Task goal:
For this exercise, output the line containing "For every named target in this 565×740" and all lines after it to the end of the records, exactly, with no other content.

(Stored data)
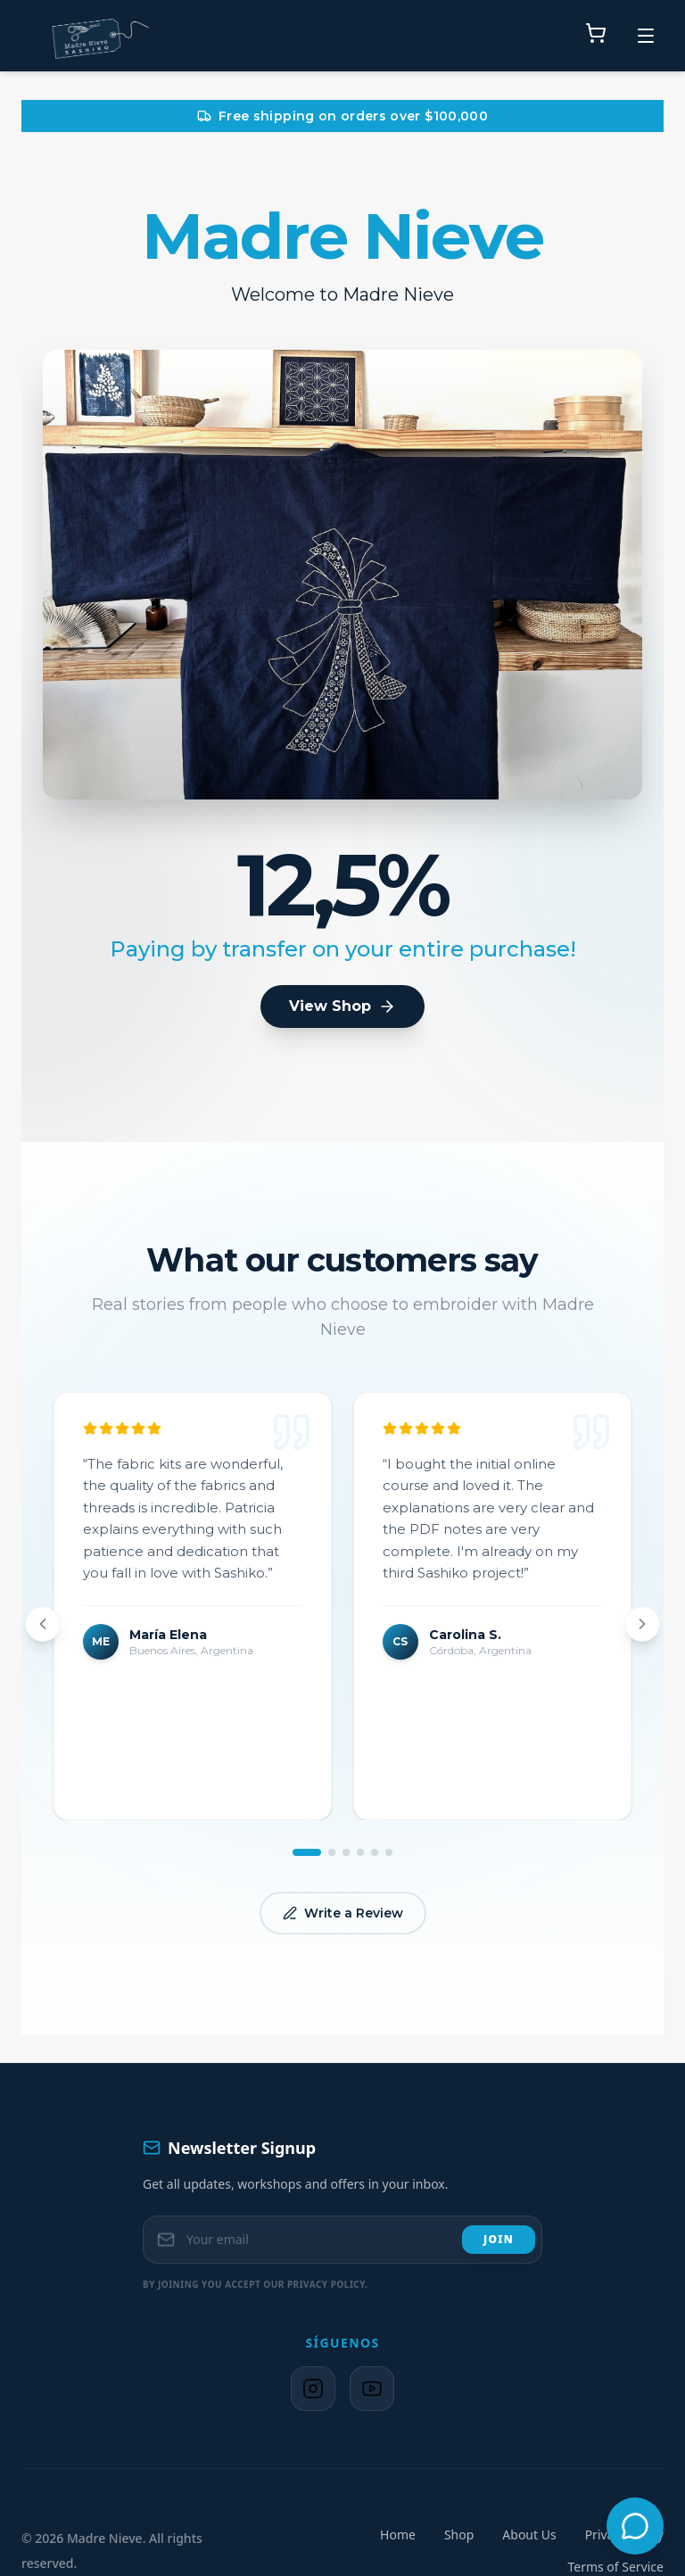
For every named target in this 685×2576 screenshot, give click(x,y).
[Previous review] (43, 1624)
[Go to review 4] (360, 1852)
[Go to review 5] (374, 1852)
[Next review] (642, 1624)
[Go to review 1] (307, 1852)
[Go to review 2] (331, 1852)
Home (398, 2534)
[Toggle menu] (646, 36)
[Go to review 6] (388, 1852)
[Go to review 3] (346, 1852)
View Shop (342, 1006)
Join (498, 2239)
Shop (459, 2534)
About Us (529, 2534)
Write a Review (343, 1913)
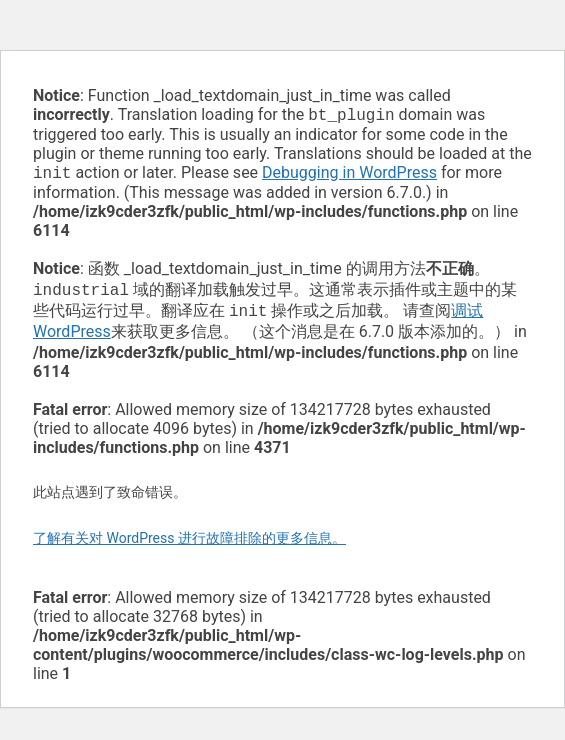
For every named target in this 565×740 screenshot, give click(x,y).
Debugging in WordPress (349, 176)
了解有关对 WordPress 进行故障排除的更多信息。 (189, 546)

Exercise output:
For every named target in this 565×740 screenshot, give click(x,y).
Debugging in WordPress (349, 176)
了解有关对 WordPress 进行故障排除的更多信息。 (189, 546)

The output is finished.